Mi fermai, lasciando il mio corpo alla mercè degli elementi.
Ma la natura sembrava partecipare a quel mio stato anedonico, quietandosi, lentamente.
La terra ruotava silenziosamente sul suo assse, il vento faceva cantare gli alberi in lontananza, ma nulla scalfiva la coltre formata dal mio respiro affannoso, colmo d’ansia.
Ansia, creata da cosa?

Abbandonai quello stato di apatia, durato forse qualche minuto straordinariamente prolungato, iniziando ad immergermi nel mare limpido sotto il cielo terso. Sentivo l’innaturale calore di quel nuovo mondo avvolgere una sempre maggiore parte del mio corpo.

Lasciai che la gravità vincesse il mio peso, scivolando nel rilassante deliquio creato dalle sottili onde.
Una nuova visione subentrò.
Il mondo che conoscevo andava scomparendo, creando lo spazio per il mio personalissimo paese delle meraviglie.
Forme affusolate ed esseri curiosi portavano scompiglio in ciò che ritenevo… “vero”.
Ogni cosa mi appariva sotto un nuovo punto di vista.

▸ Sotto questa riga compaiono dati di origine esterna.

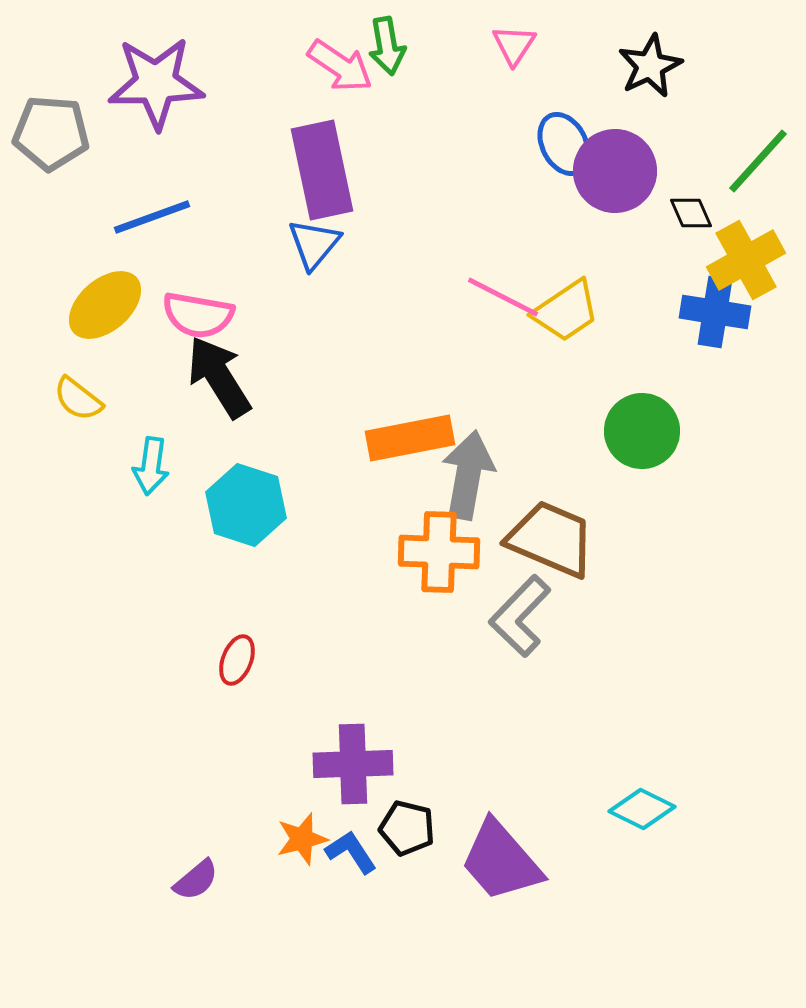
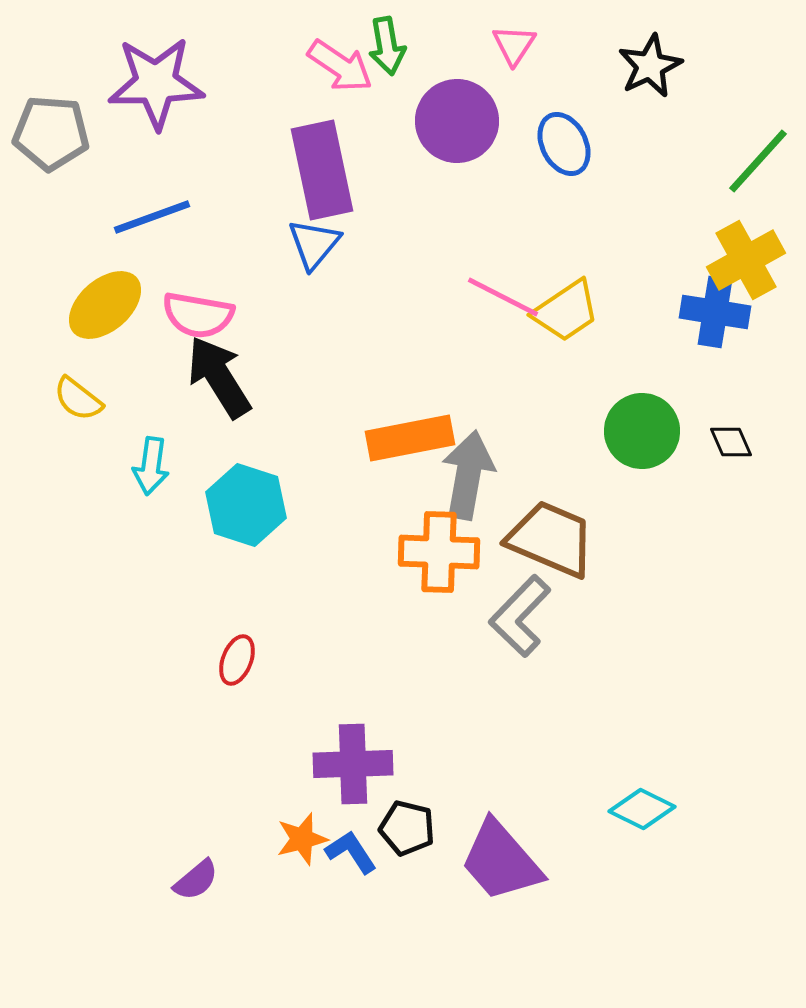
purple circle: moved 158 px left, 50 px up
black diamond: moved 40 px right, 229 px down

Per quanto mi incuriosisse osservare quella sconosciuta apparenza, non era lì che dovevo essere.
Me ne accorsi.
Sentivo bruciarmi i polmoni, nei ripetuti spasmi per cercare la vita.
La mancanza di ossigeno mi logorava, quasi a volermi strappare da quello stato di quasi catatonia.

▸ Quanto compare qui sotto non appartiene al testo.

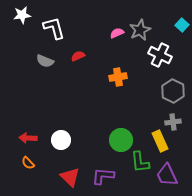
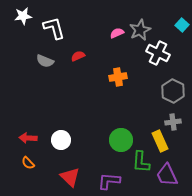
white star: moved 1 px right, 1 px down
white cross: moved 2 px left, 2 px up
green L-shape: moved 1 px right; rotated 10 degrees clockwise
purple L-shape: moved 6 px right, 5 px down
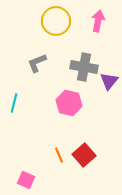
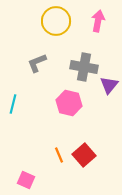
purple triangle: moved 4 px down
cyan line: moved 1 px left, 1 px down
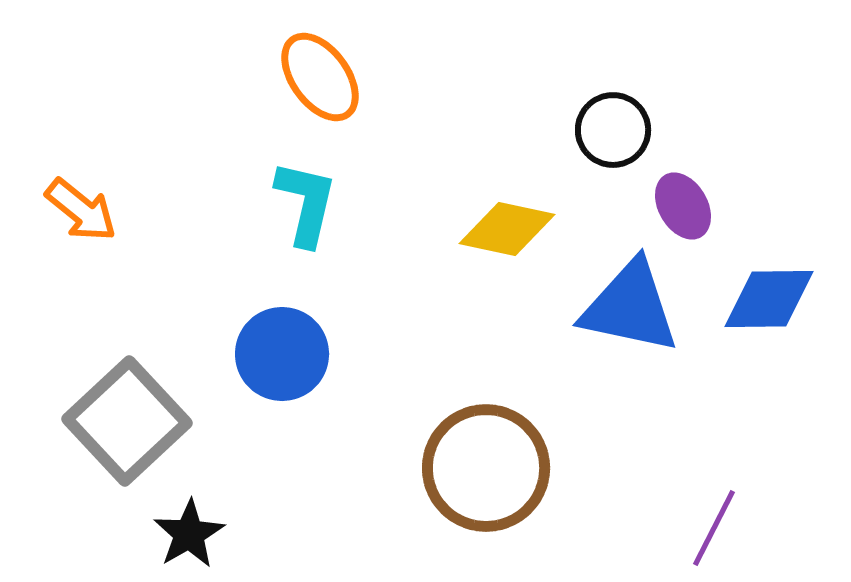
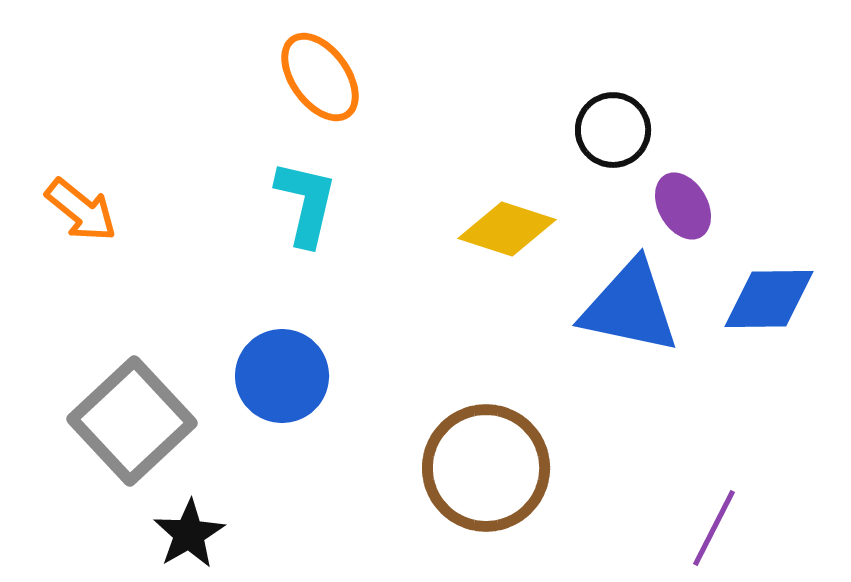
yellow diamond: rotated 6 degrees clockwise
blue circle: moved 22 px down
gray square: moved 5 px right
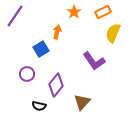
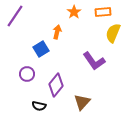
orange rectangle: rotated 21 degrees clockwise
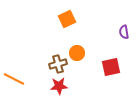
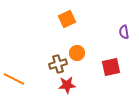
red star: moved 8 px right, 1 px up
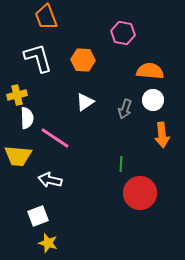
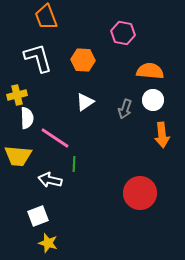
green line: moved 47 px left
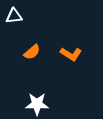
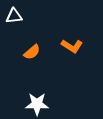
orange L-shape: moved 1 px right, 8 px up
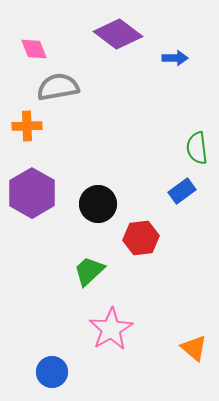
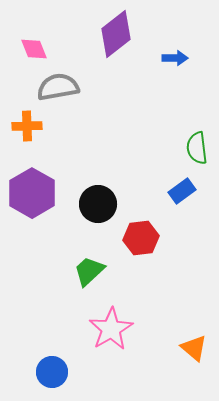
purple diamond: moved 2 px left; rotated 75 degrees counterclockwise
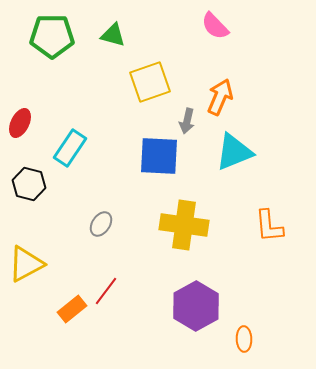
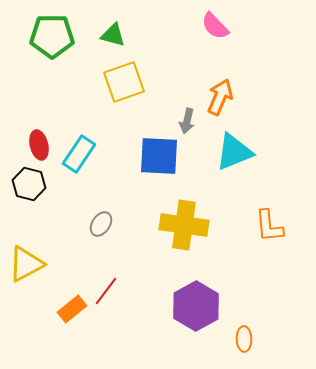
yellow square: moved 26 px left
red ellipse: moved 19 px right, 22 px down; rotated 40 degrees counterclockwise
cyan rectangle: moved 9 px right, 6 px down
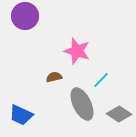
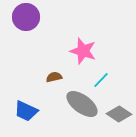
purple circle: moved 1 px right, 1 px down
pink star: moved 6 px right
gray ellipse: rotated 28 degrees counterclockwise
blue trapezoid: moved 5 px right, 4 px up
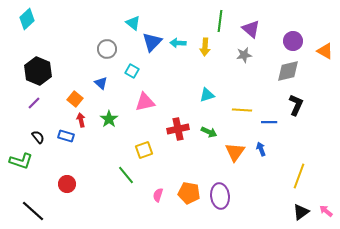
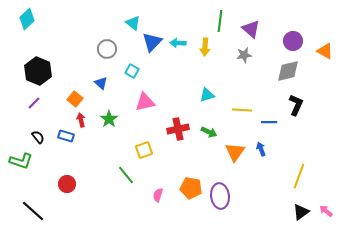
orange pentagon at (189, 193): moved 2 px right, 5 px up
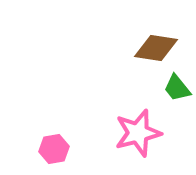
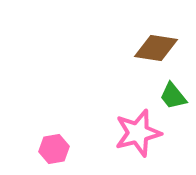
green trapezoid: moved 4 px left, 8 px down
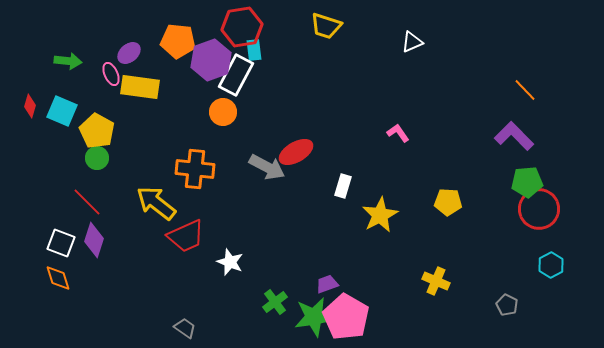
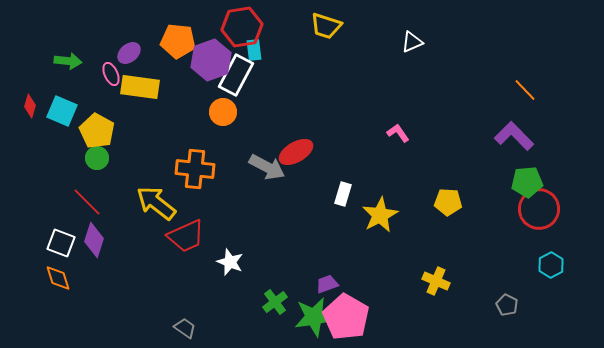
white rectangle at (343, 186): moved 8 px down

Il flusso di adrenalina dovuto alla crescente preoccupazione accelerò le mie funzioni cerebrali, incrementando la mia percezione del tempo, allungando straordinariamente i secondi.

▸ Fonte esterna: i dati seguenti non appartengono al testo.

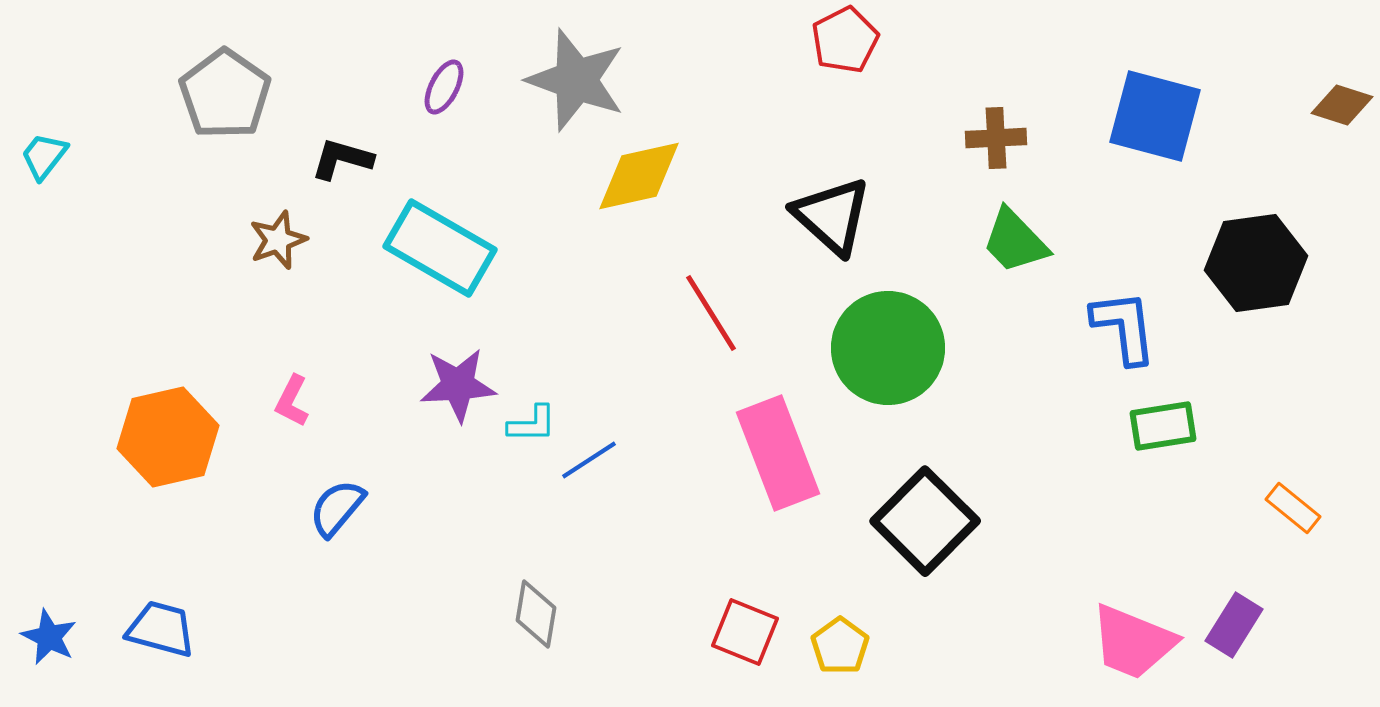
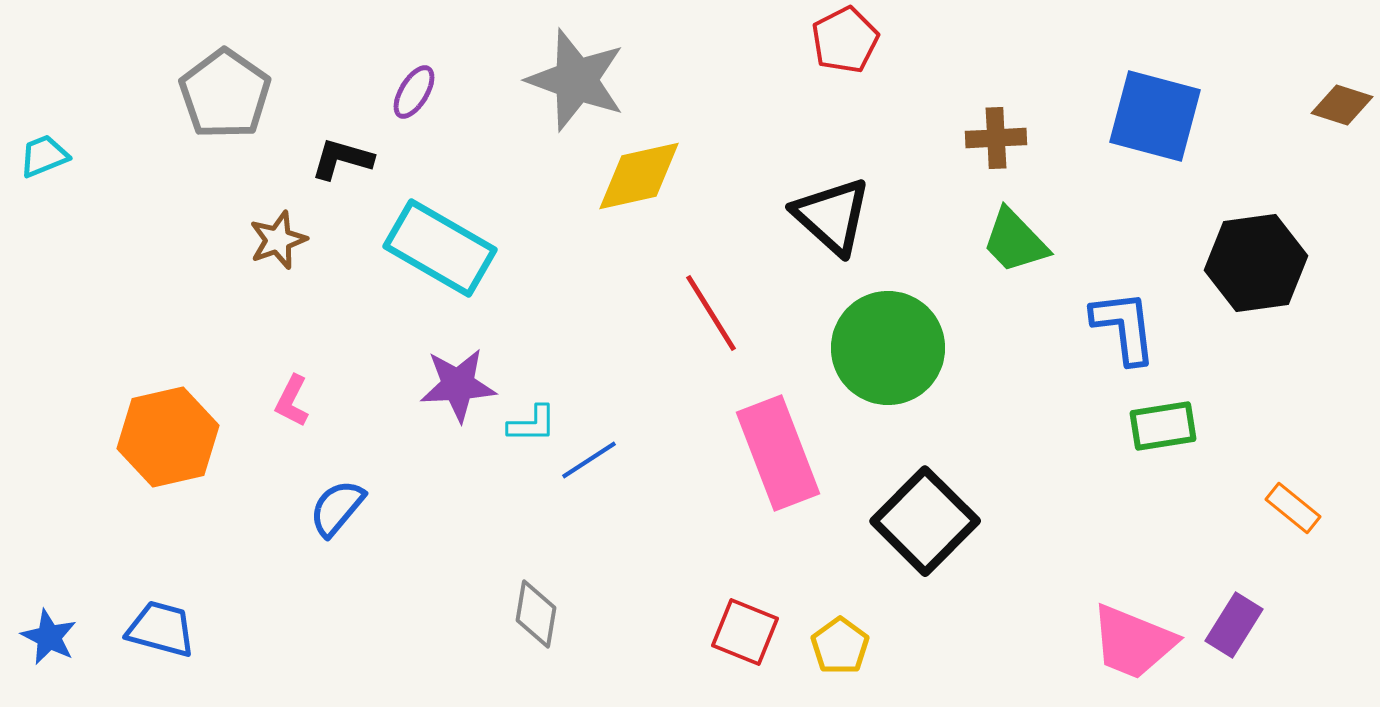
purple ellipse: moved 30 px left, 5 px down; rotated 4 degrees clockwise
cyan trapezoid: rotated 30 degrees clockwise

Riflettei su quali motivi potessero spingermi a ritornare all’originaria, usuale, solitudine.
Dagherrotipi coniati dalla mia immaginazione, raffiguranti icone in lacrime dei miei affetti, sembravano volermi.
Voci senz’anima, legati da un affetto di sangue.

E vidi te.
Probabilmente eri da sempre lì, ma la mia vista non era abbastanza acuta per scorgerti, fossilizzato com’ero su insoliti particolari naturali.
Tendevi la mano al confine tra le nostre realtà..
Sussurravi parole di accompagnamento, invocando il tuo Phoebus.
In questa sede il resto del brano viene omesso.